**EXERCISE DESCRIPTION**
In the copy of these records, include no pictures and change nothing else.

**MATERIAL PROVIDED**
★ ★ ★ ★

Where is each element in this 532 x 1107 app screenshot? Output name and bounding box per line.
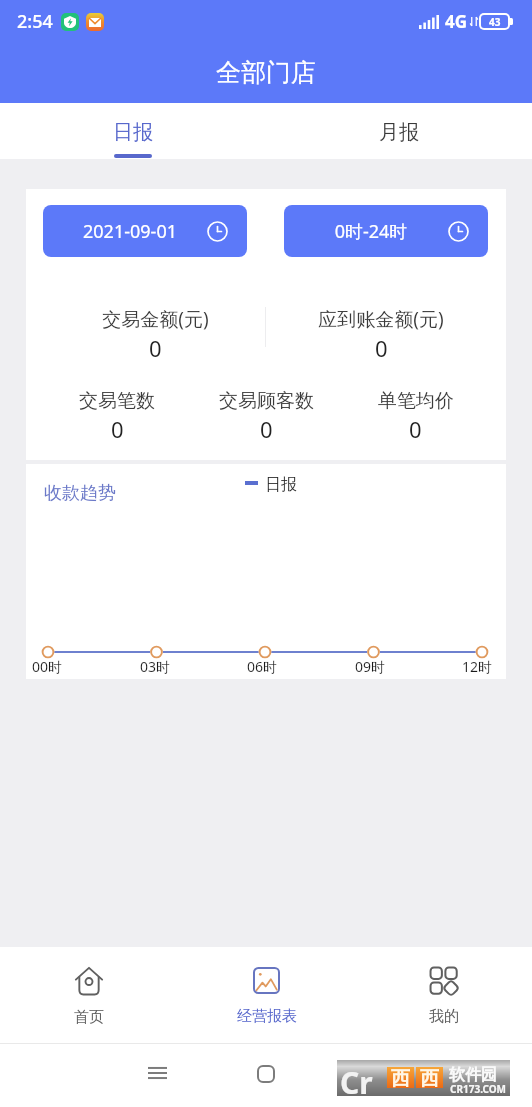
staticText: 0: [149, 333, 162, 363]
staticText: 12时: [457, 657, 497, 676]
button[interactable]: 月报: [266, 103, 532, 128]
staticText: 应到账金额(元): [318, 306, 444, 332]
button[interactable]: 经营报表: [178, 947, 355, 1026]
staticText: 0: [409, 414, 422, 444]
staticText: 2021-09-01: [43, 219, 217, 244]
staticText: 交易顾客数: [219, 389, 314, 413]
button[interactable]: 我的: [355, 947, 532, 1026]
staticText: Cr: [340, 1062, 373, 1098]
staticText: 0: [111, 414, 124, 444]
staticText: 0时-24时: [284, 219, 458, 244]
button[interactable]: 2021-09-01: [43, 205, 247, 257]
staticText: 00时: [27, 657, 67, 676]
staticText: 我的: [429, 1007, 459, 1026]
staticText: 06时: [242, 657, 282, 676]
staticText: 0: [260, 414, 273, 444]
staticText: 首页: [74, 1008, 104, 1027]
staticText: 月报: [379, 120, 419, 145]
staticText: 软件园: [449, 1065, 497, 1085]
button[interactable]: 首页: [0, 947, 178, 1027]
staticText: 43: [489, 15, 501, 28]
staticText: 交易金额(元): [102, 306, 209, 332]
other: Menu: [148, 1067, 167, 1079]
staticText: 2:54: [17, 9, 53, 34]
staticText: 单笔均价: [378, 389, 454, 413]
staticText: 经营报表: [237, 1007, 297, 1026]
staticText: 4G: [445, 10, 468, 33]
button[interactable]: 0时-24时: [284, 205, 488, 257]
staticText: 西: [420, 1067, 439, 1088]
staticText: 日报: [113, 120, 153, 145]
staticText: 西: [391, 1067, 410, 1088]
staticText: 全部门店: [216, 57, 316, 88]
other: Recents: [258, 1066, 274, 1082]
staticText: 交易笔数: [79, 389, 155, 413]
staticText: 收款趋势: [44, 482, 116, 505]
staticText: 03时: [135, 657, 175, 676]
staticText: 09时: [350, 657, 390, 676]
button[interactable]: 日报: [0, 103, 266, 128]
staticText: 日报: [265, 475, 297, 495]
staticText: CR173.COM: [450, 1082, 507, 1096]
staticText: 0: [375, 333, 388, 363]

★ ★ ★ ★

**RESPONSE FOR THIS EXERCISE**
Where is each element in this 532 x 1107 app screenshot? Output name and bounding box per line.
staticText: 0: [149, 333, 162, 363]
staticText: 12时: [457, 657, 497, 676]
button[interactable]: 月报: [266, 103, 532, 128]
staticText: 应到账金额(元): [318, 306, 444, 332]
button[interactable]: 经营报表: [178, 947, 355, 1026]
staticText: 0: [409, 414, 422, 444]
staticText: 2021-09-01: [43, 219, 217, 244]
staticText: 交易顾客数: [219, 389, 314, 413]
button[interactable]: 我的: [355, 947, 532, 1026]
staticText: Cr: [340, 1062, 373, 1098]
staticText: 0: [111, 414, 124, 444]
staticText: 0时-24时: [284, 219, 458, 244]
button[interactable]: 2021-09-01: [43, 205, 247, 257]
staticText: 00时: [27, 657, 67, 676]
staticText: 我的: [429, 1007, 459, 1026]
staticText: 06时: [242, 657, 282, 676]
staticText: 0: [260, 414, 273, 444]
staticText: 首页: [74, 1008, 104, 1027]
staticText: 月报: [379, 120, 419, 145]
staticText: 软件园: [449, 1065, 497, 1085]
button[interactable]: 首页: [0, 947, 178, 1027]
staticText: 43: [489, 15, 501, 28]
staticText: 交易金额(元): [102, 306, 209, 332]
other: Menu: [148, 1067, 167, 1079]
staticText: 2:54: [17, 9, 53, 34]
staticText: 单笔均价: [378, 389, 454, 413]
staticText: 经营报表: [237, 1007, 297, 1026]
staticText: 4G: [445, 10, 468, 33]
button[interactable]: 0时-24时: [284, 205, 488, 257]
staticText: 西: [420, 1067, 439, 1088]
staticText: 日报: [113, 120, 153, 145]
staticText: 西: [391, 1067, 410, 1088]
staticText: 全部门店: [216, 57, 316, 88]
other: Recents: [258, 1066, 274, 1082]
staticText: 交易笔数: [79, 389, 155, 413]
staticText: 收款趋势: [44, 482, 116, 505]
staticText: 03时: [135, 657, 175, 676]
staticText: 09时: [350, 657, 390, 676]
button[interactable]: 日报: [0, 103, 266, 128]
staticText: 日报: [265, 475, 297, 495]
staticText: CR173.COM: [450, 1082, 507, 1096]
staticText: 0: [375, 333, 388, 363]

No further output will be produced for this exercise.